Dataset records =
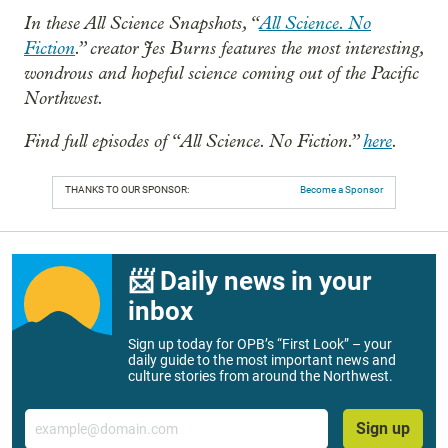
In these All Science Snapshots, “
All Science. No
Fiction
.” creator Jes Burns features the most interesting,
wondrous and hopeful science coming out of the Pacific
Northwest.
Find full episodes of “All Science. No Fiction.”
here
.
THANKS TO OUR SPONSOR:
Become a Sponsor
📨 Daily news in your
inbox
Sign up today for OPB’s “First Look” – your
daily guide to the most important news and
culture stories from around the Northwest.
Email
Sign up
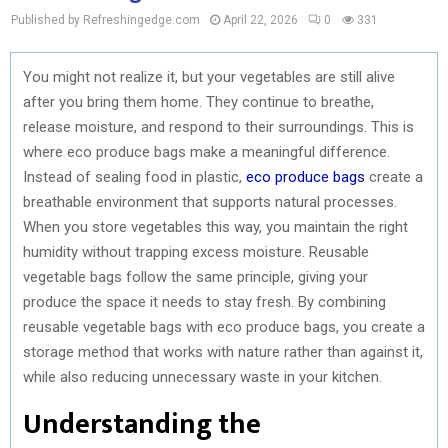
Published by Refreshingedge.com
April 22, 2026
0
331
You might not realize it, but your vegetables are still alive
after you bring them home. They continue to breathe,
release moisture, and respond to their surroundings. This is
where eco produce bags make a meaningful difference.
Instead of sealing food in plastic,
eco produce bags
create a
breathable environment that supports natural processes.
When you store vegetables this way, you maintain the right
humidity without trapping excess moisture. Reusable
vegetable bags follow the same principle, giving your
produce the space it needs to stay fresh. By combining
reusable vegetable bags with eco produce bags, you create a
storage method that works with nature rather than against it,
while also reducing unnecessary waste in your kitchen.
Understanding the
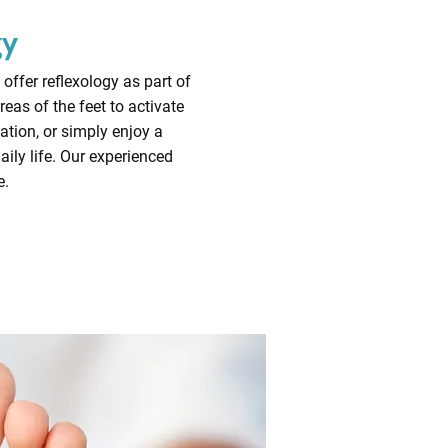
gy
offer reflexology as part of
eas of the feet to activate
ation, or simply enjoy a
ily life. Our experienced
e.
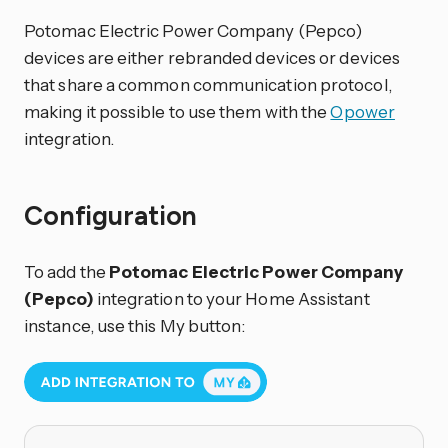
Potomac Electric Power Company (Pepco)
devices are either rebranded devices or devices
that share a common communication protocol,
making it possible to use them with the
Opower
integration.
Configuration
To add the
Potomac Electric Power Company
(Pepco)
integration to your Home Assistant
instance, use this My button:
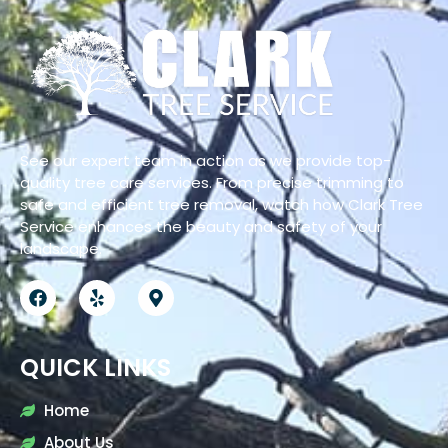
See our expert team in action as we provide top-
quality tree care services. From precise trimming to
safe and efficient tree removal, watch how Clark Tree
Service enhances the beauty and safety of your
landscape.
QUICK LINKS
Home
About Us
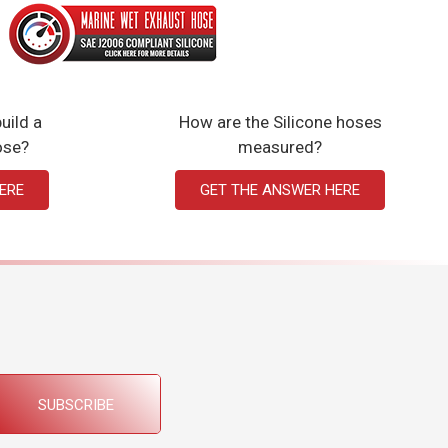
uild a
How are the Silicone hoses
ose?
measured?
ERE
GET THE ANSWER HERE
SUBSCRIBE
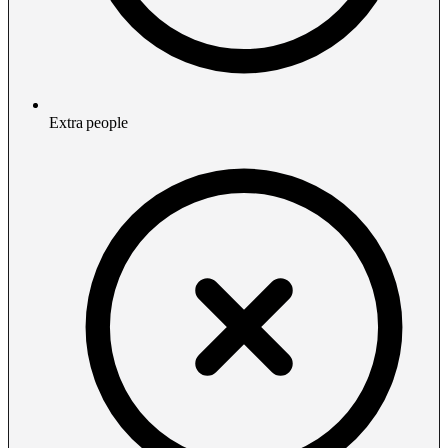
Extra people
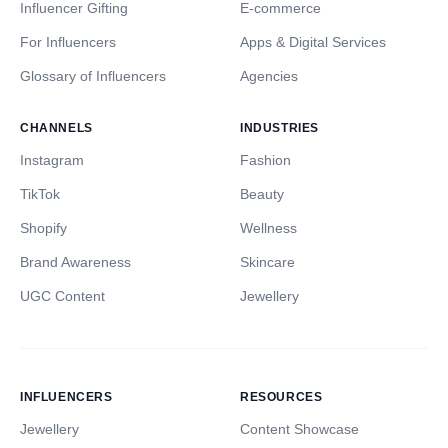
Influencer Gifting
E-commerce
For Influencers
Apps & Digital Services
Glossary of Influencers
Agencies
CHANNELS
INDUSTRIES
Instagram
Fashion
TikTok
Beauty
Shopify
Wellness
Brand Awareness
Skincare
UGC Content
Jewellery
INFLUENCERS
RESOURCES
Jewellery
Content Showcase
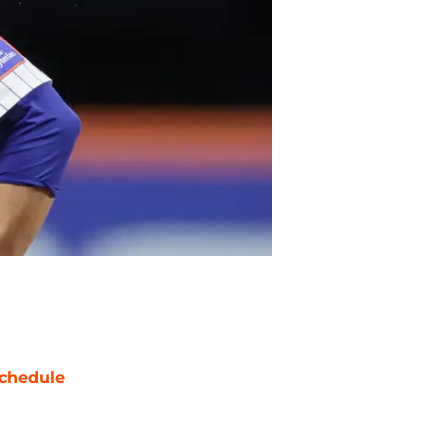
chedule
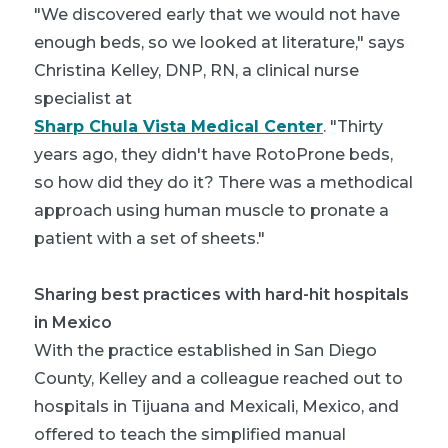
"We discovered early that we would not have
enough beds, so we looked at literature," says
Christina Kelley, DNP, RN, a clinical nurse
specialist at
Sharp Chula Vista Medical Center
. "Thirty
years ago, they didn't have RotoProne beds,
so how did they do it? There was a methodical
approach using human muscle to pronate a
patient with a set of sheets."
Sharing best practices with hard-hit hospitals
in Mexico
With the practice established in San Diego
County, Kelley and a colleague reached out to
hospitals in Tijuana and Mexicali, Mexico, and
offered to teach the simplified manual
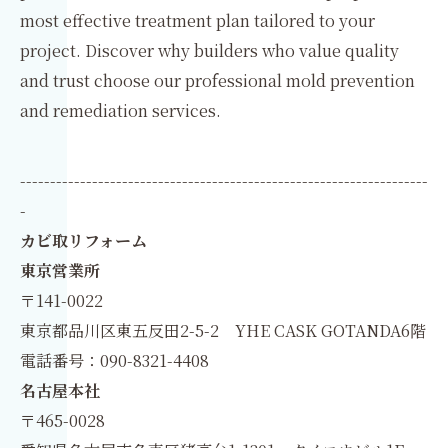
most effective treatment plan tailored to your
project. Discover why builders who value quality
and trust choose our professional mold prevention
and remediation services.
--------------------------------------------------------------------
-
カビ取リフォーム
東京営業所
〒141-0022
東京都品川区東五反田2-5-2 YHE CASK GOTANDA6階
電話番号：090-8321-4408
名古屋本社
〒465-0028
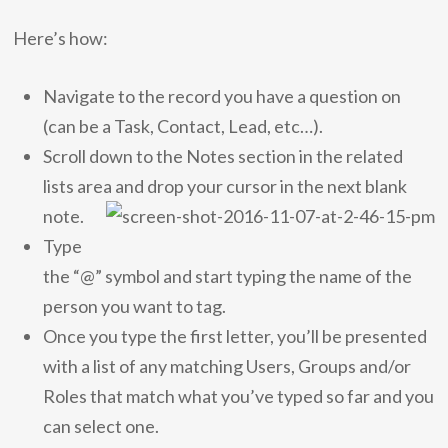
Here’s how:
Navigate to the record you have a question on
(can be a Task, Contact, Lead, etc…).
Scroll down to the Notes section in the related
lists area and drop your cursor in the next blank
note.
Type
the “@” symbol and start typing the name of the
person you want to tag.
Once you type the first letter, you’ll be presented
with a list of any matching Users, Groups and/or
Roles that match what you’ve typed so far and you
can select one.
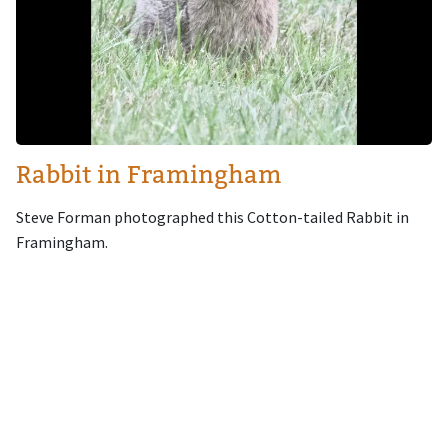
Rabbit in Framingham
Steve Forman photographed this Cotton-tailed Rabbit in
Framingham.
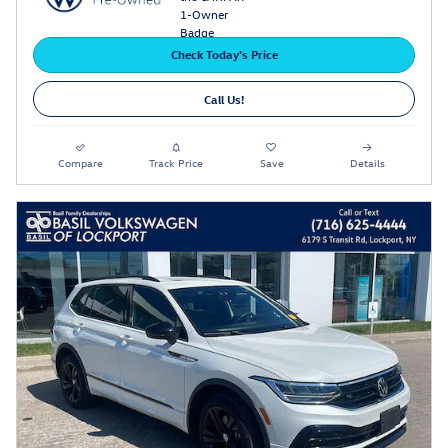
Check Today's Price
Call Us!
Compare
Track Price
Save
Details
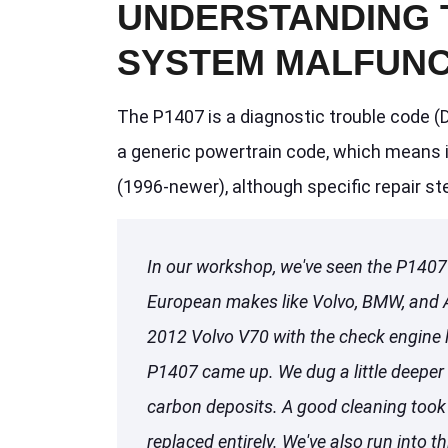
UNDERSTANDING 
SYSTEM MALFUNC
The P1407 is a diagnostic trouble code (D
a generic powertrain code, which means i
(1996-newer), although specific repair s
In our workshop, we've seen the P1407 
European makes like Volvo, BMW, and Au
2012 Volvo V70 with the check engine 
P1407 came up. We dug a little deeper
carbon deposits. A good cleaning took 
replaced entirely. We've also run into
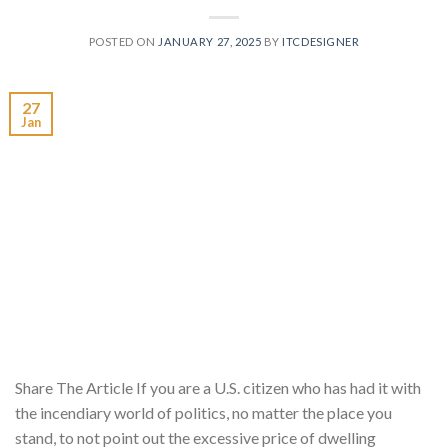
POSTED ON
JANUARY 27, 2025
BY
ITCDESIGNER
27
Jan
Share The Article If you are a U.S. citizen who has had it with
the incendiary world of politics, no matter the place you
stand, to not point out the excessive price of dwelling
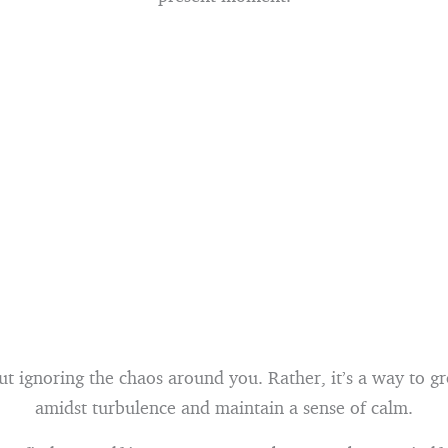
out ignoring the chaos around you. Rather, it’s a way to g
amidst turbulence and maintain a sense of calm.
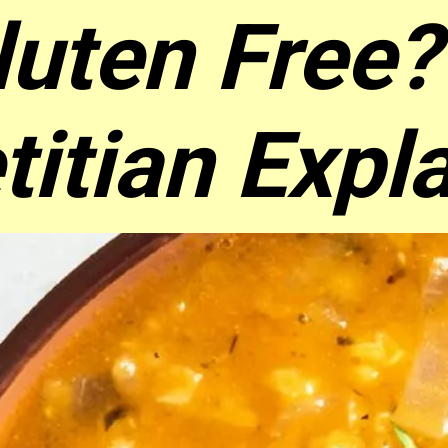
luten Free?
titian Expl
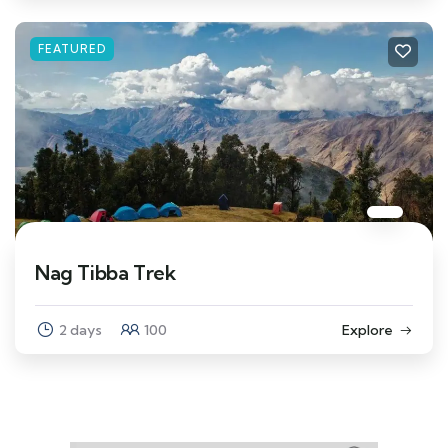
FEATURED
Nag Tibba Trek
2 days
100
Explore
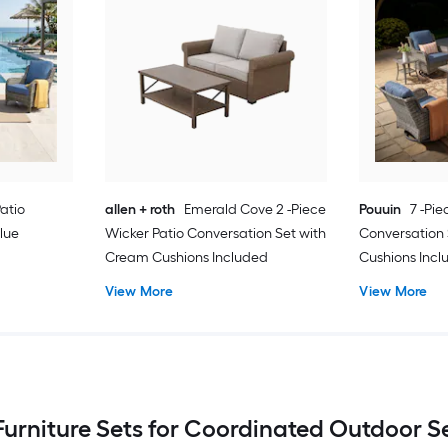
Patio
allen + roth
Emerald Cove 2 -Piece
Pouuin
7 -Pie
lue
Wicker Patio Conversation Set with
Conversation 
Cream Cushions Included
Cushions Inc
View More
View More
Furniture Sets for Coordinated Outdoor 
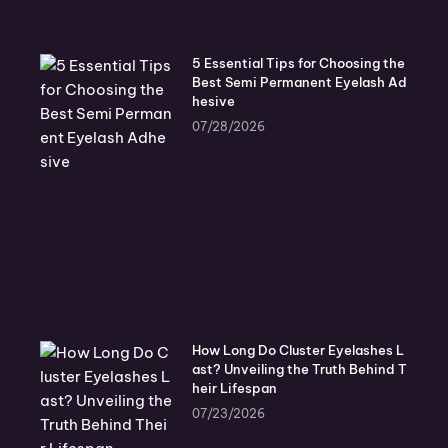
5 Essential Tips for Choosing the
Best Semi Permanent Eyelash Ad
hesive
07/28/2026
How Long Do Cluster Eyelashes L
ast? Unveiling the Truth Behind T
heir Lifespan
07/23/2026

Prompt = Search the material for the word "news" and copy each line where it occurs.

Exercise output =
📨 Daily news in your
daily guide to the most important news and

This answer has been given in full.